**DIRECTIONS:** Starting with the first line and ending with the one that holds "The height and width of the screenshot is (2454, 1374).", retype the entries exactly.
══════
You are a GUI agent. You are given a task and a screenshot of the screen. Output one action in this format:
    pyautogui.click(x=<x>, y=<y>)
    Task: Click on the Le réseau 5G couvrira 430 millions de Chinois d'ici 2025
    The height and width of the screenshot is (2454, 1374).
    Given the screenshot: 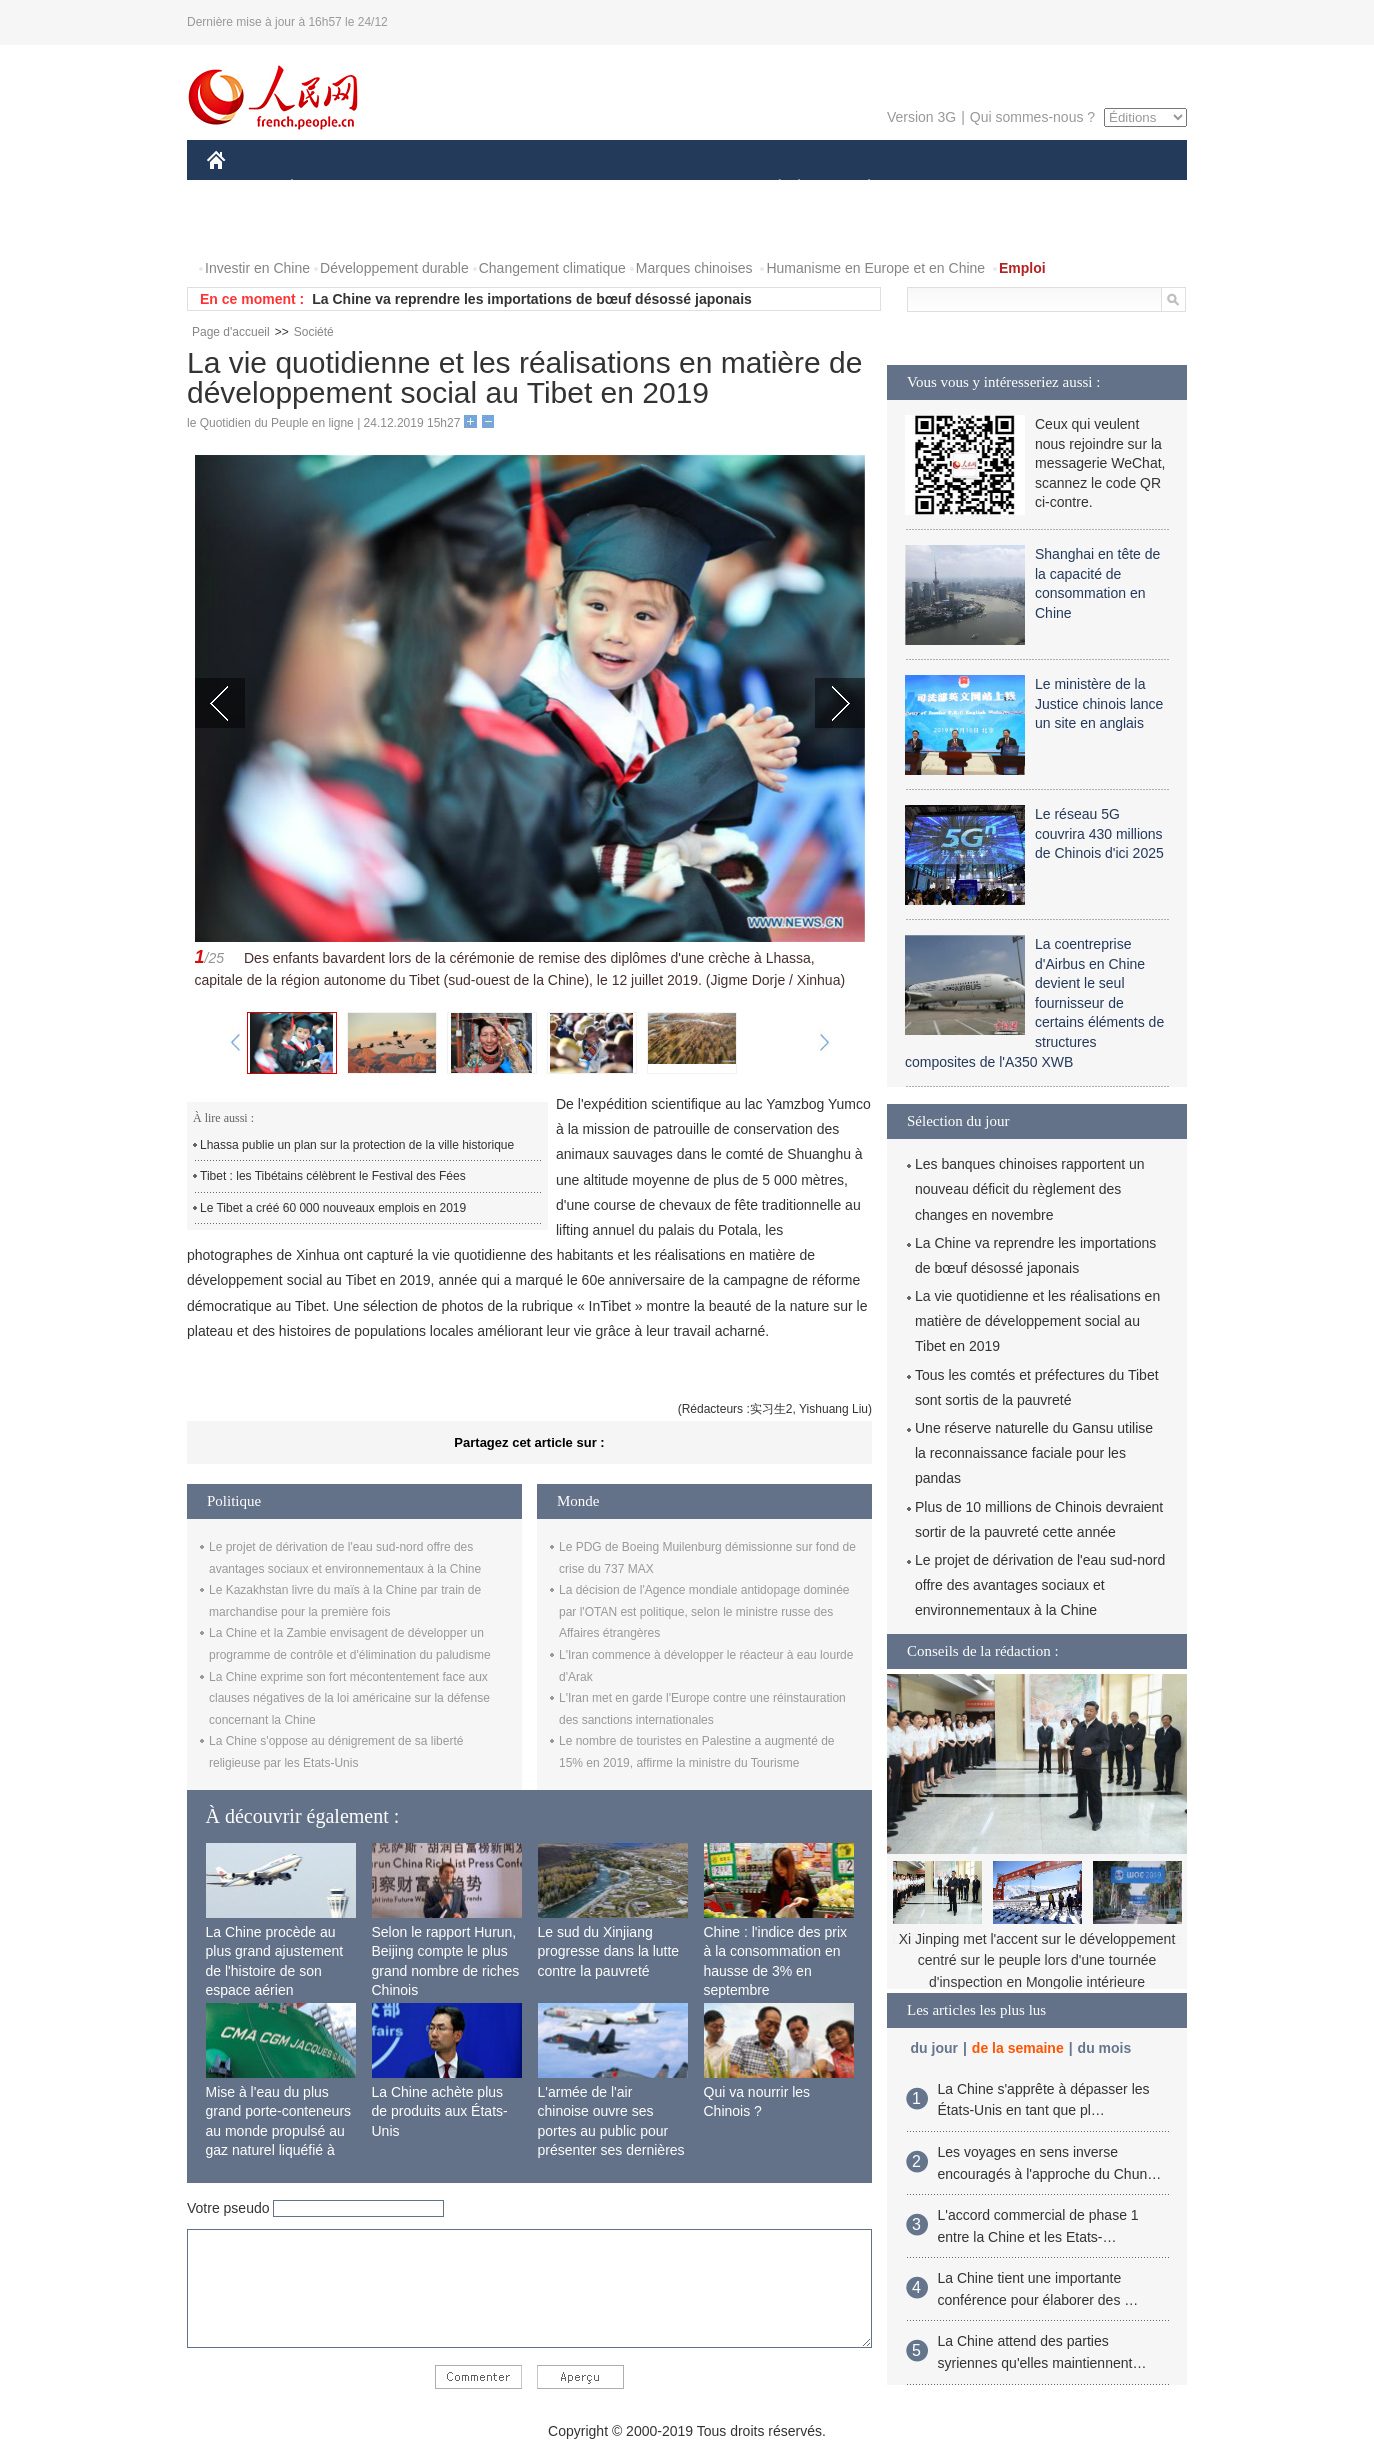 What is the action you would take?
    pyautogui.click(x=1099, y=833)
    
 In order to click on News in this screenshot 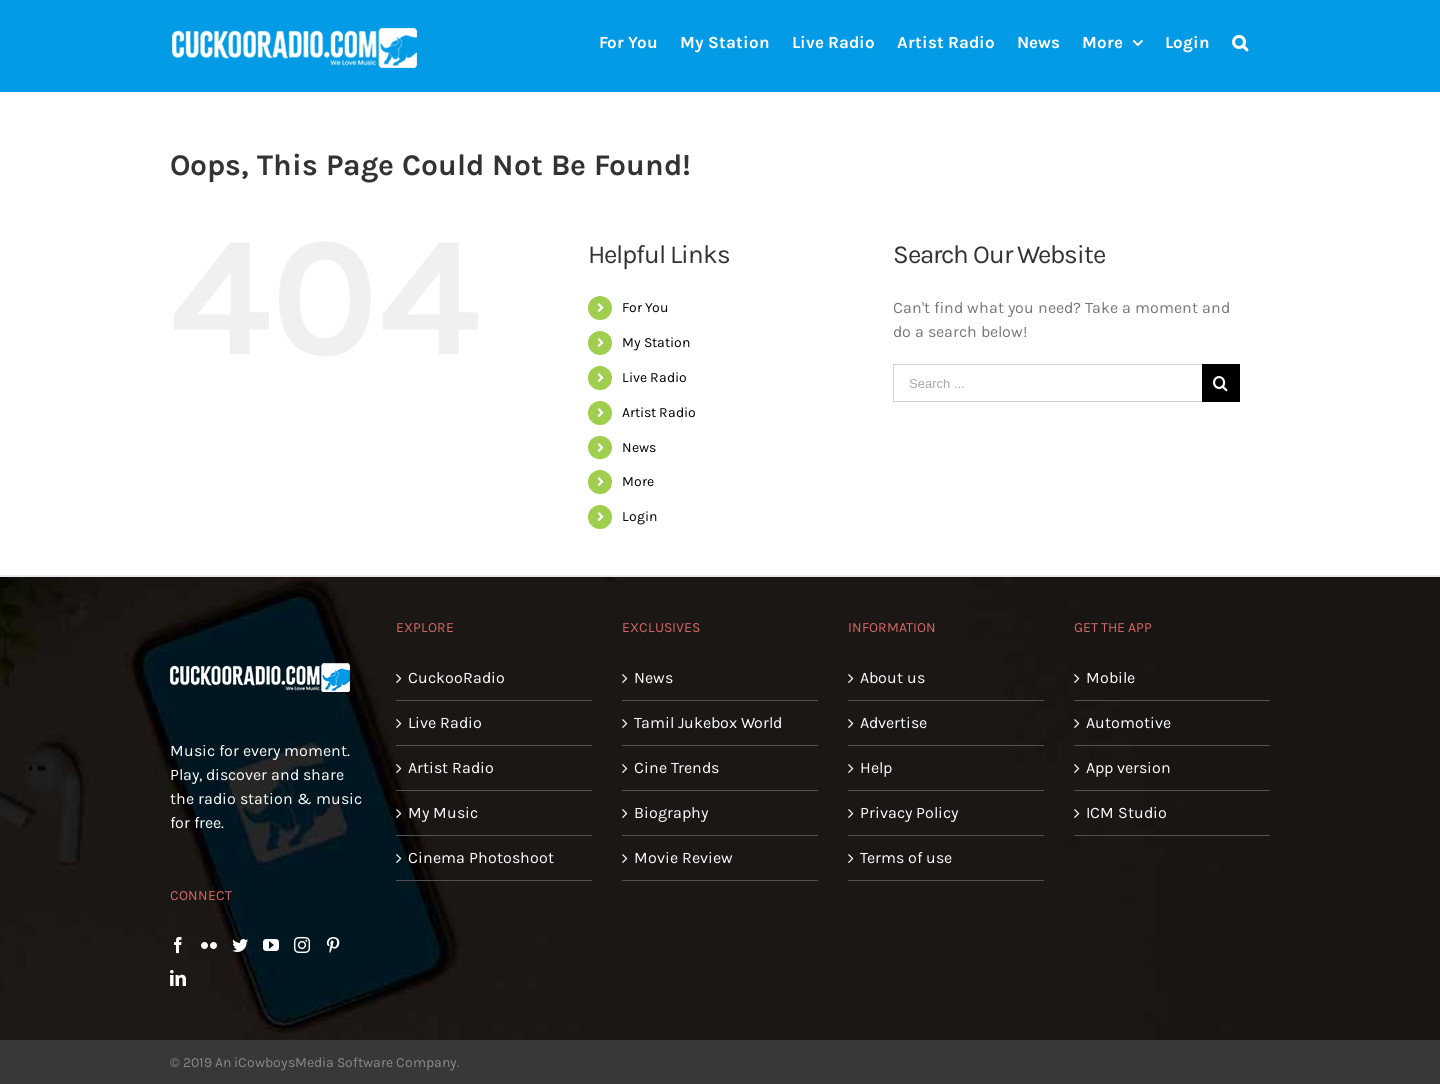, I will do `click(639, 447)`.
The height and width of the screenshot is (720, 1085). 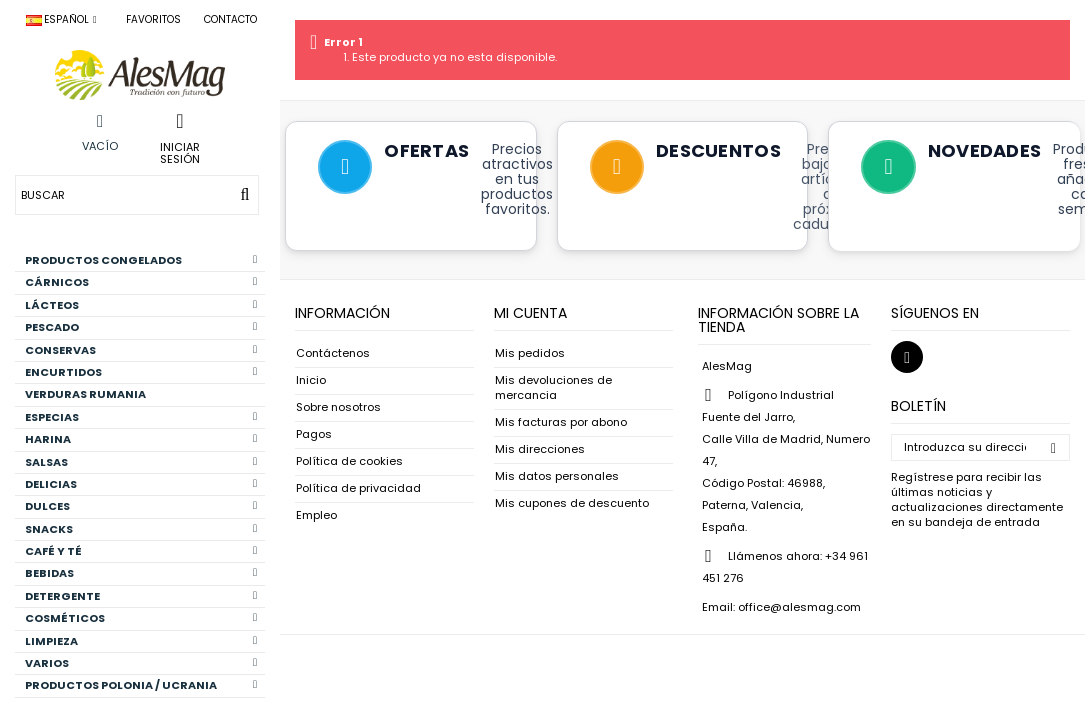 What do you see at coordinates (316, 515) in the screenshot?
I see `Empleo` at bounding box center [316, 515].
══════
**SOLUTION FOR THIS TASK:**
You are a GUI agent. You are given a task and a screenshot of the screen. Output one action in this format:
    pyautogui.click(x=<x>, y=<y>)
    Task: Click on the Le réseau 5G couvrira 430 millions de Chinois d'ici 2025
    The height and width of the screenshot is (2454, 1374).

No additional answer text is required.